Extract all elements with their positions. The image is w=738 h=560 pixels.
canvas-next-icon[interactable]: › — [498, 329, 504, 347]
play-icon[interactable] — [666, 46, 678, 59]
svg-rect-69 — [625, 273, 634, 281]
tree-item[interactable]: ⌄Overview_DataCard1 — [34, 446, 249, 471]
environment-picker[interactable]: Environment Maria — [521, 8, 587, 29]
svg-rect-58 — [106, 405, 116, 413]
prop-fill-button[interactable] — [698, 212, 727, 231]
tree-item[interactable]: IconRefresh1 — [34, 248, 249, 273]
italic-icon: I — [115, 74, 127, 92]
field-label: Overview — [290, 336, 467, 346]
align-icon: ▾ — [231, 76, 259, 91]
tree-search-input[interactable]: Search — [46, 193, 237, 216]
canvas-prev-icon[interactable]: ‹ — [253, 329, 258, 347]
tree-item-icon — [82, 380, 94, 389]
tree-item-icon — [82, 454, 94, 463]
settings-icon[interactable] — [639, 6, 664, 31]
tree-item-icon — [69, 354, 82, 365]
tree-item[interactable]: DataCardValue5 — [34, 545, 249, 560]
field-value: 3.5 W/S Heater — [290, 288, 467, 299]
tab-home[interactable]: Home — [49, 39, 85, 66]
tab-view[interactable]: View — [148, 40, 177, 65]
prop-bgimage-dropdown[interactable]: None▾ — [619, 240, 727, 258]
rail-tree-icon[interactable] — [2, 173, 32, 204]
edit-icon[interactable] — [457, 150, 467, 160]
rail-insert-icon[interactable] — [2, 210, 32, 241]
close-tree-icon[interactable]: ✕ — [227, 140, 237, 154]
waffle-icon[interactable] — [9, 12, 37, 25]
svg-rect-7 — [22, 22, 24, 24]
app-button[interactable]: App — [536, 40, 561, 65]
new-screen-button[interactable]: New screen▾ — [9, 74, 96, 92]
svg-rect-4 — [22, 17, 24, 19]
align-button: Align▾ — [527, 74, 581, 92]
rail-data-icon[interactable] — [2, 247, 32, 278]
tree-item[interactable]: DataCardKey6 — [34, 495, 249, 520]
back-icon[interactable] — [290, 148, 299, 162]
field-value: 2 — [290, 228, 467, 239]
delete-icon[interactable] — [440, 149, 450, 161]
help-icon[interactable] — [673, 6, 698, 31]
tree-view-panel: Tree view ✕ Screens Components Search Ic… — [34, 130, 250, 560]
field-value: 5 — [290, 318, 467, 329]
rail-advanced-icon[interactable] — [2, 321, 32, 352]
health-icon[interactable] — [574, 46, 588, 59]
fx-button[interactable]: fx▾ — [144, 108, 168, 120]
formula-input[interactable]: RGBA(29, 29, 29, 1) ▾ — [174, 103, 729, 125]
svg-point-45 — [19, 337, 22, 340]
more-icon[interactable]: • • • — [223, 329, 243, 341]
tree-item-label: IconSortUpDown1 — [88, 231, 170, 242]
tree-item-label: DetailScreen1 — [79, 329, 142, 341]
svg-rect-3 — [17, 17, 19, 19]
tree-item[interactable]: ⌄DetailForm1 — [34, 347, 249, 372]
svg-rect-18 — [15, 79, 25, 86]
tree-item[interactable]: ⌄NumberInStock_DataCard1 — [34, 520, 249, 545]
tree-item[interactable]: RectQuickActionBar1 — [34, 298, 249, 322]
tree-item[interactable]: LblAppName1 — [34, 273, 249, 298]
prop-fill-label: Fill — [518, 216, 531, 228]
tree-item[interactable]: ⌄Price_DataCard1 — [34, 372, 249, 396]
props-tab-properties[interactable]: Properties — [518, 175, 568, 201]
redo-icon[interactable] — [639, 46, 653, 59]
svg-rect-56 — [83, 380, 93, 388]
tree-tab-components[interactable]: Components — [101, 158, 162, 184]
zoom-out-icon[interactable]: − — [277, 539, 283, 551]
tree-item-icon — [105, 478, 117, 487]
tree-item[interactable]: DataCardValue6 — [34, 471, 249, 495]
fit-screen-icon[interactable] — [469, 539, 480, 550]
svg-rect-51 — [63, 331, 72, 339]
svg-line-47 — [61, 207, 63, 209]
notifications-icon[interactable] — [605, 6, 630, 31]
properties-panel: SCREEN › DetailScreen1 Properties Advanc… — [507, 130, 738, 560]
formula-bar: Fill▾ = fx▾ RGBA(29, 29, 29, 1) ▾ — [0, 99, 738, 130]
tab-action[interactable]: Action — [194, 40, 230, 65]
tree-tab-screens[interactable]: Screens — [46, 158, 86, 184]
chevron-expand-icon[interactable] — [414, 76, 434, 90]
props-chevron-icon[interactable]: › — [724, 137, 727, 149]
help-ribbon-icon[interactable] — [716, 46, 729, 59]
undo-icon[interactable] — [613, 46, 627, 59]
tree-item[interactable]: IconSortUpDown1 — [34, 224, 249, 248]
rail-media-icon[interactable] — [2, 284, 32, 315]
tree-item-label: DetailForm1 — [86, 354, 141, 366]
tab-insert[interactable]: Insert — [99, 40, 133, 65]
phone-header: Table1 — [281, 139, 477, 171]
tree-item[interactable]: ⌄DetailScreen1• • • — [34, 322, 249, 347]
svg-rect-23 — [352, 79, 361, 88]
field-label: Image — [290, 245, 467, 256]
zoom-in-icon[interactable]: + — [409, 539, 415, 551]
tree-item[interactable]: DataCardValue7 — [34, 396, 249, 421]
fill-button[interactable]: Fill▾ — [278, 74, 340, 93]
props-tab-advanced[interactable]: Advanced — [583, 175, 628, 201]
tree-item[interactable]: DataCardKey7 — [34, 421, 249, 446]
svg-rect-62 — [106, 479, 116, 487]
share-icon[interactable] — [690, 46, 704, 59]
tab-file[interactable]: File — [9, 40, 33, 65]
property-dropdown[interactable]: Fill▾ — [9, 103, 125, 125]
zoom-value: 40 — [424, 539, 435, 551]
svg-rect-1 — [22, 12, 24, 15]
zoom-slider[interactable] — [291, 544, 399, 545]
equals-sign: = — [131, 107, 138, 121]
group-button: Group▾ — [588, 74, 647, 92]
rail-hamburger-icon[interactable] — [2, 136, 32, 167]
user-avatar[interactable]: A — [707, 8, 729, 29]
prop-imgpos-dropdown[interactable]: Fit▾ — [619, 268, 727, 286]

• Assignment:
Retype every record above exactly.

• Response to the exercise:
Extract all elements with their positions. The image is w=738 h=560 pixels.
canvas-next-icon[interactable]: › — [498, 329, 504, 347]
play-icon[interactable] — [666, 46, 678, 59]
svg-rect-69 — [625, 273, 634, 281]
tree-item[interactable]: ⌄Overview_DataCard1 — [34, 446, 249, 471]
environment-picker[interactable]: Environment Maria — [521, 8, 587, 29]
svg-rect-58 — [106, 405, 116, 413]
prop-fill-button[interactable] — [698, 212, 727, 231]
tree-item[interactable]: IconRefresh1 — [34, 248, 249, 273]
italic-icon: I — [115, 74, 127, 92]
field-label: Overview — [290, 336, 467, 346]
align-icon: ▾ — [231, 76, 259, 91]
tree-search-input[interactable]: Search — [46, 193, 237, 216]
canvas-prev-icon[interactable]: ‹ — [253, 329, 258, 347]
tree-item-icon — [82, 380, 94, 389]
tree-item-icon — [82, 454, 94, 463]
settings-icon[interactable] — [639, 6, 664, 31]
tree-item-icon — [69, 354, 82, 365]
tree-item[interactable]: DataCardValue5 — [34, 545, 249, 560]
field-value: 3.5 W/S Heater — [290, 288, 467, 299]
tab-home[interactable]: Home — [49, 39, 85, 66]
tab-view[interactable]: View — [148, 40, 177, 65]
prop-bgimage-dropdown[interactable]: None▾ — [619, 240, 727, 258]
rail-tree-icon[interactable] — [2, 173, 32, 204]
edit-icon[interactable] — [457, 150, 467, 160]
rail-insert-icon[interactable] — [2, 210, 32, 241]
close-tree-icon[interactable]: ✕ — [227, 140, 237, 154]
waffle-icon[interactable] — [9, 12, 37, 25]
svg-rect-7 — [22, 22, 24, 24]
app-button[interactable]: App — [536, 40, 561, 65]
new-screen-button[interactable]: New screen▾ — [9, 74, 96, 92]
svg-rect-4 — [22, 17, 24, 19]
align-button: Align▾ — [527, 74, 581, 92]
rail-data-icon[interactable] — [2, 247, 32, 278]
tree-item[interactable]: DataCardKey6 — [34, 495, 249, 520]
back-icon[interactable] — [290, 148, 299, 162]
field-value: 2 — [290, 228, 467, 239]
delete-icon[interactable] — [440, 149, 450, 161]
help-icon[interactable] — [673, 6, 698, 31]
tree-view-panel: Tree view ✕ Screens Components Search Ic… — [34, 130, 250, 560]
field-value: 5 — [290, 318, 467, 329]
rail-advanced-icon[interactable] — [2, 321, 32, 352]
health-icon[interactable] — [574, 46, 588, 59]
fx-button[interactable]: fx▾ — [144, 108, 168, 120]
formula-input[interactable]: RGBA(29, 29, 29, 1) ▾ — [174, 103, 729, 125]
svg-point-45 — [19, 337, 22, 340]
more-icon[interactable]: • • • — [223, 329, 243, 341]
tree-item-label: IconSortUpDown1 — [88, 231, 170, 242]
tree-item-label: DetailScreen1 — [79, 329, 142, 341]
svg-rect-3 — [17, 17, 19, 19]
tree-item[interactable]: ⌄DetailForm1 — [34, 347, 249, 372]
svg-rect-18 — [15, 79, 25, 86]
tree-item[interactable]: ⌄NumberInStock_DataCard1 — [34, 520, 249, 545]
tree-item[interactable]: RectQuickActionBar1 — [34, 298, 249, 322]
tree-item[interactable]: LblAppName1 — [34, 273, 249, 298]
prop-fill-label: Fill — [518, 216, 531, 228]
tree-item[interactable]: ⌄Price_DataCard1 — [34, 372, 249, 396]
props-tab-properties[interactable]: Properties — [518, 175, 568, 201]
redo-icon[interactable] — [639, 46, 653, 59]
svg-rect-56 — [83, 380, 93, 388]
tree-tab-components[interactable]: Components — [101, 158, 162, 184]
zoom-out-icon[interactable]: − — [277, 539, 283, 551]
tree-item-icon — [105, 478, 117, 487]
tree-item[interactable]: DataCardValue6 — [34, 471, 249, 495]
fit-screen-icon[interactable] — [469, 539, 480, 550]
svg-rect-51 — [63, 331, 72, 339]
svg-line-47 — [61, 207, 63, 209]
notifications-icon[interactable] — [605, 6, 630, 31]
properties-panel: SCREEN › DetailScreen1 Properties Advanc… — [507, 130, 738, 560]
formula-bar: Fill▾ = fx▾ RGBA(29, 29, 29, 1) ▾ — [0, 99, 738, 130]
tab-action[interactable]: Action — [194, 40, 230, 65]
tree-tab-screens[interactable]: Screens — [46, 158, 86, 184]
chevron-expand-icon[interactable] — [414, 76, 434, 90]
props-chevron-icon[interactable]: › — [724, 137, 727, 149]
help-ribbon-icon[interactable] — [716, 46, 729, 59]
undo-icon[interactable] — [613, 46, 627, 59]
tree-item[interactable]: IconSortUpDown1 — [34, 224, 249, 248]
rail-media-icon[interactable] — [2, 284, 32, 315]
tree-item-label: DetailForm1 — [86, 354, 141, 366]
tab-insert[interactable]: Insert — [99, 40, 133, 65]
phone-header: Table1 — [281, 139, 477, 171]
tree-item[interactable]: ⌄DetailScreen1• • • — [34, 322, 249, 347]
svg-rect-23 — [352, 79, 361, 88]
field-label: Image — [290, 245, 467, 256]
zoom-in-icon[interactable]: + — [409, 539, 415, 551]
tree-item[interactable]: DataCardValue7 — [34, 396, 249, 421]
fill-button[interactable]: Fill▾ — [278, 74, 340, 93]
props-tab-advanced[interactable]: Advanced — [583, 175, 628, 201]
tree-item[interactable]: DataCardKey7 — [34, 421, 249, 446]
svg-rect-62 — [106, 479, 116, 487]
share-icon[interactable] — [690, 46, 704, 59]
tab-file[interactable]: File — [9, 40, 33, 65]
property-dropdown[interactable]: Fill▾ — [9, 103, 125, 125]
zoom-value: 40 — [424, 539, 435, 551]
svg-rect-1 — [22, 12, 24, 15]
zoom-slider[interactable] — [291, 544, 399, 545]
equals-sign: = — [131, 107, 138, 121]
group-button: Group▾ — [588, 74, 647, 92]
rail-hamburger-icon[interactable] — [2, 136, 32, 167]
user-avatar[interactable]: A — [707, 8, 729, 29]
prop-imgpos-dropdown[interactable]: Fit▾ — [619, 268, 727, 286]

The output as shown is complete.